True. I still still think hollywood likes to propogate the "get shot you always fall down" myth. I thought I heard somewhere that some people who die of shock from non-lethal wounds almost "psyched" themselves to death because they always believed that getting shot means death. All in all pistols are not really that consistant of man stoppers. That guy from Florida who killed those FBI agents in the 80's took how many rounds before he died? Still I agree as far as a realistic looking engagement it was pretty good.


----------



## MA-Caver (May 24, 2006)

Blotan Hunka said:
			
		

> True. I still still think hollywood likes to propogate the "get shot you always fall down" myth. I thought I heard somewhere that some people who die of shock from non-lethal wounds almost "psyched" themselves to death because they always believed that getting shot means death. All in all pistols are not really that consistant of man stoppers. That guy from Florida who killed those FBI agents in the 80's took how many rounds before he died? Still I agree as far as a realistic looking engagement it was pretty good.



An old korean war veteran told me that officers switched from the .45 1911 to a 9mm then in vietnam some of them switched back to the 1911 because of it's ability to knock a man down and KEEP him down. Kinda handy considering the circumstances.

Of course using the double shot (per person) technique is as I understand it a better practice. Then again Cruise's character shoots each of them three times, the first guy a third time as an afterthought... hmm gave the second one three ... he needs his third.


----------



## Jenna (May 25, 2006)

Blotan Hunka said:
			
		

> Those who saw the movie will remember this scene..
> 
> http://www.the-roberts.info/gallery/albums/GTFriends/collateral.mpg
> 
> What do you all think about the realism of this engagement? I like the "martial arts" quality of the scene vs. "target range". One thing I thought about it was how realistic was the way they just dropped when hit? Thoughts?


Hey mister Blotan Hunka are you really a leader of a War Party?? Wow sounds violent!! 

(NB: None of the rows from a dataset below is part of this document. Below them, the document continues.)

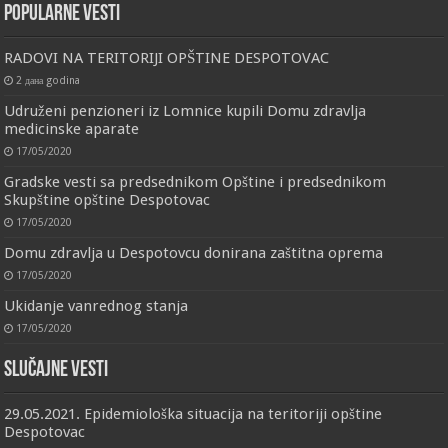
Popularne vesti
RADOVI NA TERITORIJI OPŠTINE DESPOTOVAC
2 дана godina
Udruženi penzioneri iz Lomnice kupili Domu zdravlja
medicinske aparate
17/05/2020
Gradske vesti sa predsednikom Opštine i predsednikom
Skupštine opštine Despotovac
17/05/2020
Domu zdravlja u Despotovcu donirana zaštitna oprema
17/05/2020
Ukidanje vanrednog stanja
17/05/2020
Slučajne vesti
29.05.2021. Epidemiološka situacija na teritoriji opštine
Despotovac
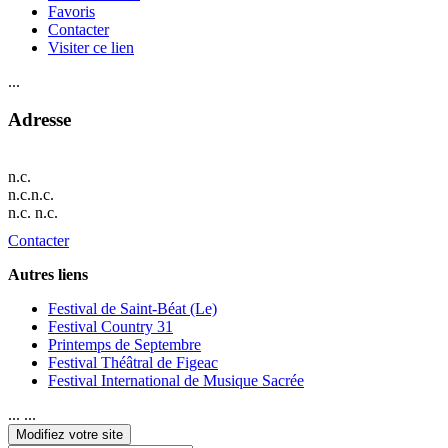
Favoris
Contacter
Visiter ce lien
...
Adresse
n.c.
n.c.n.c.
n.c. n.c.
Contacter
Autres liens
Festival de Saint-Béat (Le)
Festival Country 31
Printemps de Septembre
Festival Théâtral de Figeac
Festival International de Musique Sacrée
... ...
Modifiez votre site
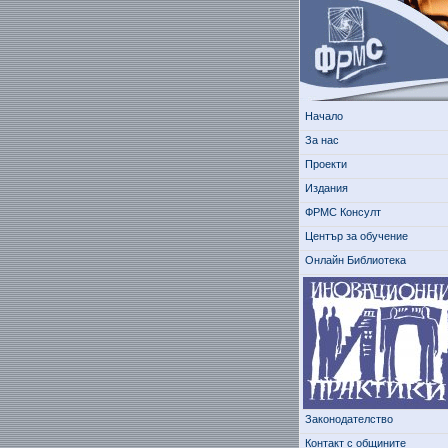
Начало
За нас
Проекти
Издания
ФРМС Консулт
Център за обучение
Онлайн Библиотека
Законодателство
Контакт с общините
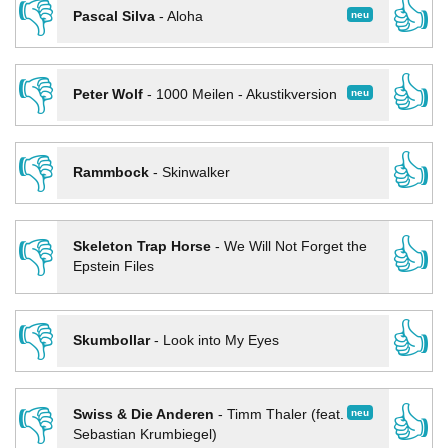
👎
👍
neu
Pascal Silva
-
Aloha
👎
👍
neu
Peter Wolf
-
1000 Meilen - Akustikversion
👎
👍
Rammbock
-
Skinwalker
👎
👍
Skeleton Trap Horse
-
We Will Not Forget the
Epstein Files
👎
👍
Skumbollar
-
Look into My Eyes
👎
👍
neu
Swiss & Die Anderen
-
Timm Thaler (feat.
Sebastian Krumbiegel)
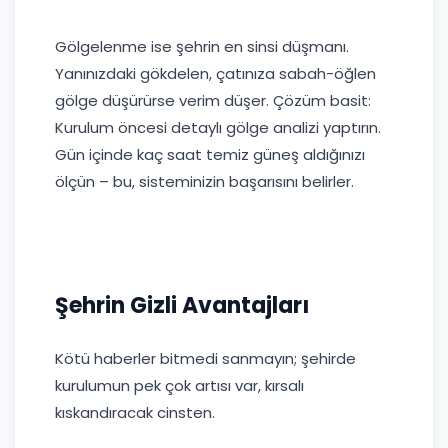
Gölgelenme ise şehrin en sinsi düşmanı.
Yanınızdaki gökdelen, çatınıza sabah-öğlen
gölge düşürürse verim düşer. Çözüm basit:
Kurulum öncesi detaylı gölge analizi yaptırın.
Gün içinde kaç saat temiz güneş aldığınızı
ölçün – bu, sisteminizin başarısını belirler.
Şehrin Gizli Avantajları
Kötü haberler bitmedi sanmayın; şehirde
kurulumun pek çok artısı var, kırsalı
kıskandıracak cinsten.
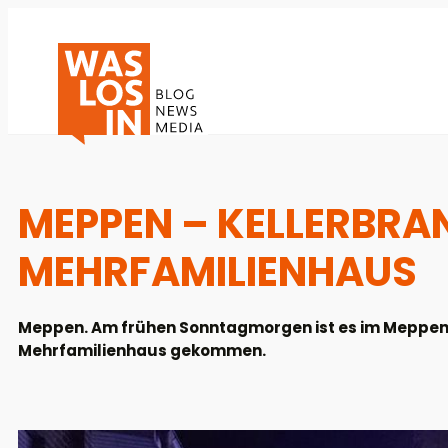
MEPPEN – KELLERBRAN
MEHRFAMILIENHAUS
Meppen. Am frühen Sonntagmorgen ist es im Meppener
Mehrfamilienhaus gekommen.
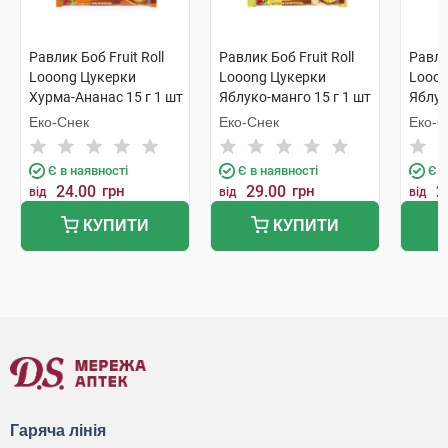
Равлик Боб Fruit Roll
Равлик Боб Fruit Roll
Равлик
Looong Цукерки
Looong Цукерки
Looon
Хурма-Ананас 15 г 1 шт
Яблуко-манго 15 г 1 шт
Яблук
шт
Еко-Снек
Еко-Снек
Еко-С
Є в наявності
Є в наявності
Є в
24.00
грн
29.00
грн
2
від
від
від
КУПИТИ
КУПИТИ
Гаряча лінія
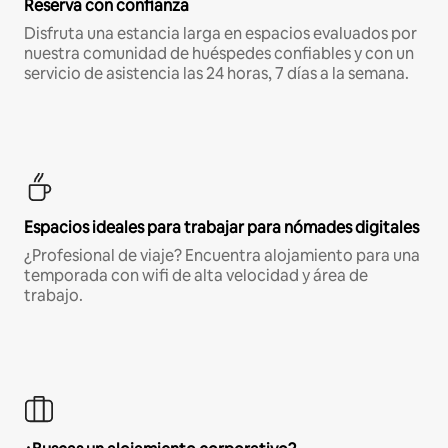
Reserva con confianza
Disfruta una estancia larga en espacios evaluados por
nuestra comunidad de huéspedes confiables y con un
servicio de asistencia las 24 horas, 7 días a la semana.
Espacios ideales para trabajar para nómades digitales
¿Profesional de viaje? Encuentra alojamiento para una
temporada con wifi de alta velocidad y área de
trabajo.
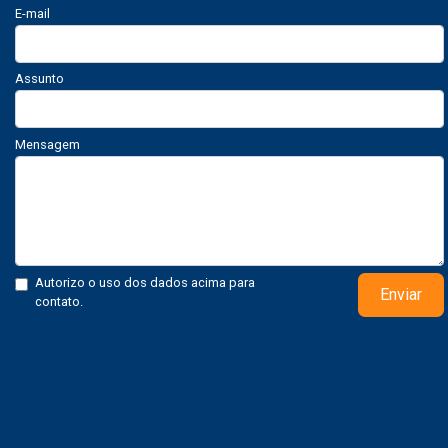
E-mail
Assunto
Mensagem
Autorizo o uso dos dados acima para
Enviar
contato.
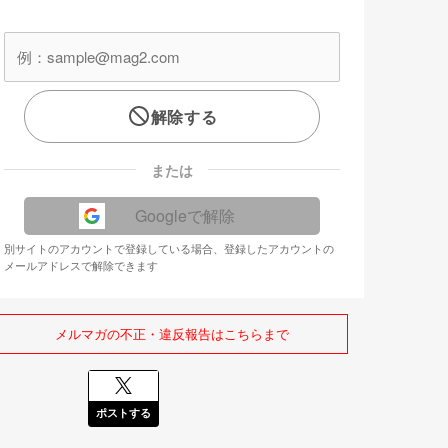
解除する
または
Googleで解除
別サイトのアカウントで登録している場合、登録したアカウントの
メールアドレスで解除できます
メルマガの不正・違反報告はこちらまで
ポストする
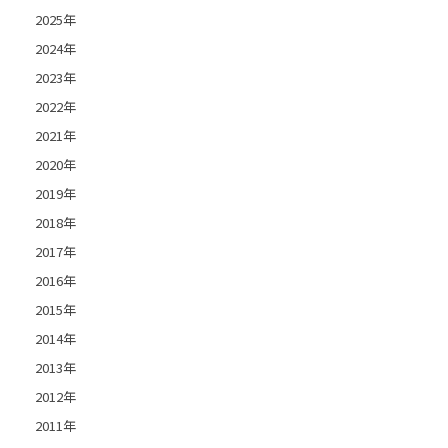
2025年
2024年
2023年
2022年
2021年
2020年
2019年
2018年
2017年
2016年
2015年
2014年
2013年
2012年
2011年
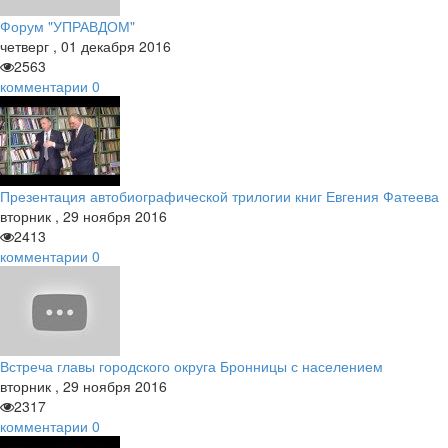
Форум "УПРАВДОМ"
четверг
,
01
декабря
2016
2563
комментарии
0
Презентация автобиографической трилогии книг Евгения Фатеева
вторник
,
29
ноября
2016
2413
комментарии
0
Встреча главы городского округа Бронницы с населением
вторник
,
29
ноября
2016
2317
комментарии
0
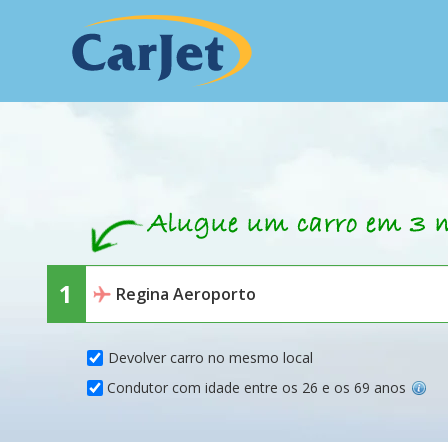
Devolver carro no mesmo local
Condutor com idade entre os 26 e os 69 anos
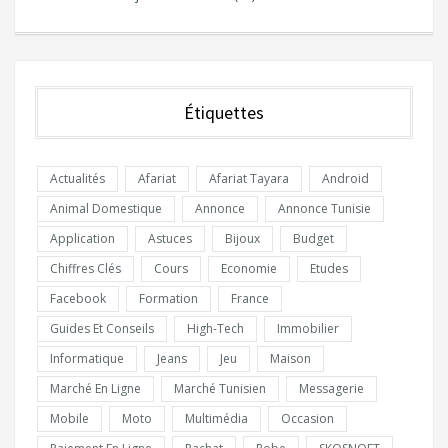
Étiquettes
Actualités
Afariat
Afariat Tayara
Android
Animal Domestique
Annonce
Annonce Tunisie
Application
Astuces
Bijoux
Budget
Chiffres Clés
Cours
Economie
Etudes
Facebook
Formation
France
Guides Et Conseils
High-Tech
Immobilier
Informatique
Jeans
Jeu
Maison
Marché En Ligne
Marché Tunisien
Messagerie
Mobile
Moto
Multimédia
Occasion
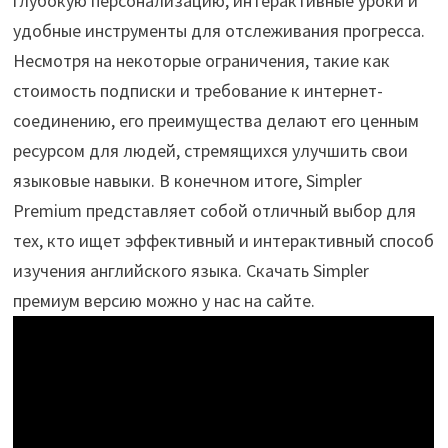
глубокую персонализацию, интерактивные уроки и
удобные инструменты для отслеживания прогресса.
Несмотря на некоторые ограничения, такие как
стоимость подписки и требование к интернет-
соединению, его преимущества делают его ценным
ресурсом для людей, стремящихся улучшить свои
языковые навыки. В конечном итоге, Simpler
Premium представляет собой отличный выбор для
тех, кто ищет эффективный и интерактивный способ
изучения английского языка. Скачать Simpler
премиум версию можно у нас на сайте.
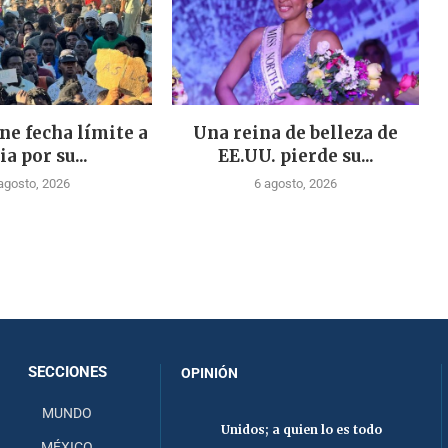
ne fecha límite a
Una reina de belleza de
ia por su...
EE.UU. pierde su...
agosto, 2026
6 agosto, 2026
SECCIONES
OPINIÓN
MUNDO
Unidos; a quien lo es todo
MÉXICO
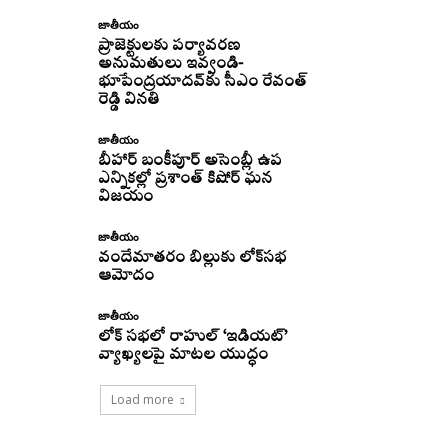
జాతీయం
ప్రాజెక్టులకు పర్యావరణ
అనుమతులు ఇవ్వండి-
భూపేంద్రయాదవ్‌కు సీఎం రేవంత్‌
రెడ్డి వినతి
జాతీయం
బీహార్ బంకీపూర్ అసెంబ్లీ ఉప
ఎన్నికల్లో ప్రశాంత్ కిషోర్ ఘన
విజయం
జాతీయం
వందేమాతరం బిల్లుకు లోక్‌సభ
ఆమోదం
జాతీయం
లోక్ సభలో రాహుల్ ‘ఇడియట్’
వ్యాఖ్యలపై మాటల యుద్ధం
Load more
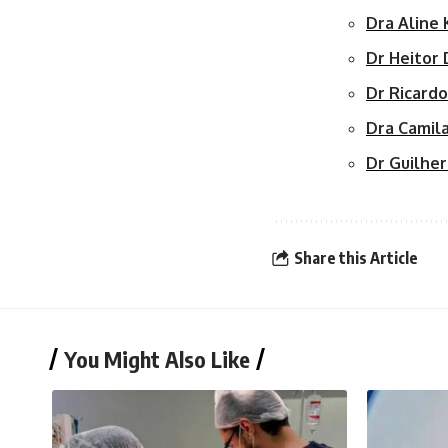
Dra Aline 
Dr Heitor 
Dr Ricard
Dra Camila
Dr Guilhe
Share this Article
You Might Also Like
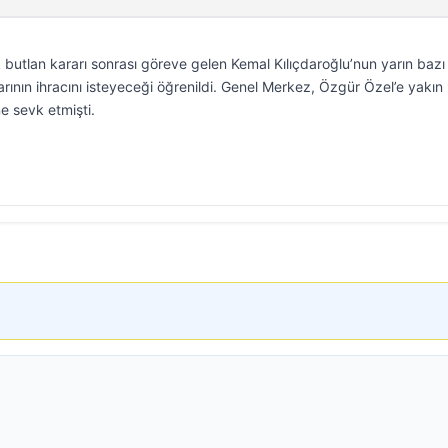
butlan kararı sonrası göreve gelen Kemal Kılıçdaroğlu’nun yarın bazı
larının ihracını isteyeceği öğrenildi. Genel Merkez, Özgür Özel’e yakın
ine sevk etmişti.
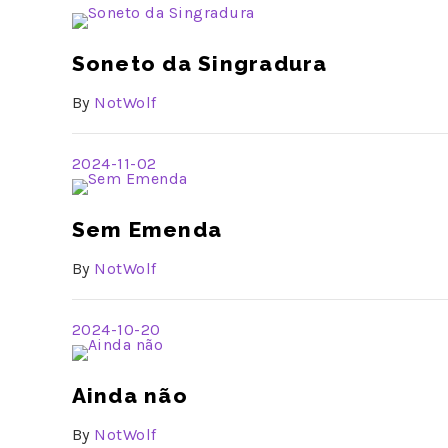
Soneto da Singradura
By
NotWolf
2024-11-02
Sem Emenda
By
NotWolf
2024-10-20
Ainda não
By
NotWolf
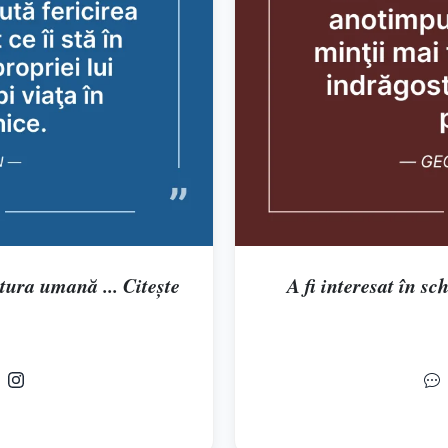
tura umană ... Citește
A fi interesat în sc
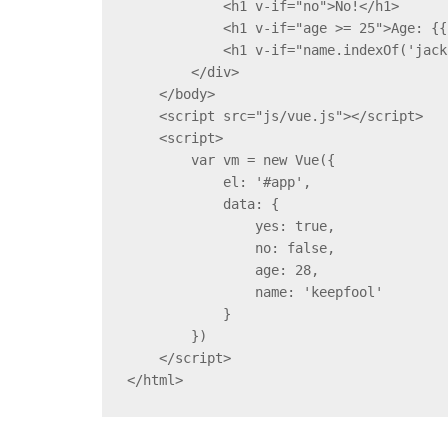
            <h1 v-if="no">No!</h1>

            <h1 v-if="age >= 25">Age: {{ age }}</h1>

            <h1 v-if="name.indexOf('jack') >= 0">Name: {{ name }}</h1>

        </div>

    </body>

    <script src="js/vue.js"></script>

    <script>

        var vm = new Vue({

            el: '#app',

            data: {

                yes: true,

                no: false,

                age: 28,

                name: 'keepfool'

            }

        })

    </script>

</html>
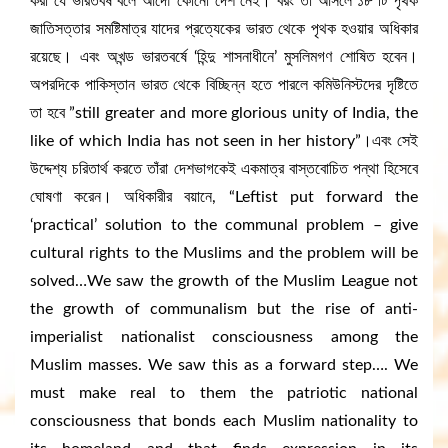
করা যে ভারতবর্ষ বলে আদৌ কোনো দেশ নেই। বরং তা আসলে ১৮ টি পৃথক
জাতিসত্তার সমষ্টিমাত্র যাদের প্রত্যেকের ভারত থেকে পৃথক হওয়ার অধিকার
রয়েছে। এবং অখন্ড ভারতবর্ষে ‘হিন্দু শাসনাধীনে’ মুসলিমগণ শোষিত হবেন।
অপরদিকে পাকিস্তান ভারত থেকে বিচ্ছিন্ন হতে পারলে কমিউনিস্টদের দৃষ্টিতে
তা হবে ”still greater and more glorious unity of India, the
like of which India has not seen in her history”।এবং সেই
উদ্দেশ্য চরিতার্থ করতে তাঁরা দেশভাগকেই একমাত্র বাস্তবোচিত পন্থা হিসেবে
ঘোষণা করেন। অধিকারীর বয়ানে, “Leftist put forward the
‘practical’ solution to the communal problem – give
cultural rights to the Muslims and the problem will be
solved…We saw the growth of the Muslim League not
the growth of communalism but the rise of anti-
imperialist nationalist consciousness among the
Muslim masses. We saw this as a forward step…. We
must make real to them the patriotic national
consciousness that bonds each Muslim nationality to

And LOTS of appreciation here for you for posting this reminder of what is just the BEST of the modern real gun scenes. Some films have done it with raw and brutal reality Collateral did it with a brutal reality that was ice cool to look at too. I am mesmerised by that little clip over and over.

The first victim is a right posturing idiot with that insipid palm-down hold waving the firearm around like it is a duelling glove and I think it is relevant to the surprise advantage that we as martial artists have in such a situation. Ths disarm was quick and merited and appropriate and really the guy postures because he is convinced he has found an easy target. Well, guess what.... bang! you're dead.  If you watch the accomplice he is also taken by such surprise all he can do is fumble and stutter

Thanks for posting this up  Now when I am feeling like popping a cap in somebodys *** I know where to come, ha!

Yr most obdt hmble srvt,
Jenna


----------



## KenpoTex (May 25, 2006)

Jenna said:
			
		

> Hey mister Blotan Hunka are you really a leader of a War Party?? Wow sounds violent!!
> 
> And LOTS of appreciation here for you for posting this reminder of what is just the BEST of the modern real gun scenes. Some films have done it with raw and brutal reality Collateral did it with a brutal reality that was ice cool to look at too. I am mesmerised by that little clip over and over.
> 
> ...


The movie "Way of the Gun" also had some good, realistic gunhandling, but I gotta agree with you. Collateral was just cool. In both the shooting scene, and later during the fights in the club, Cruise's character was just awesome. No warning, just efficient ruthless violence.  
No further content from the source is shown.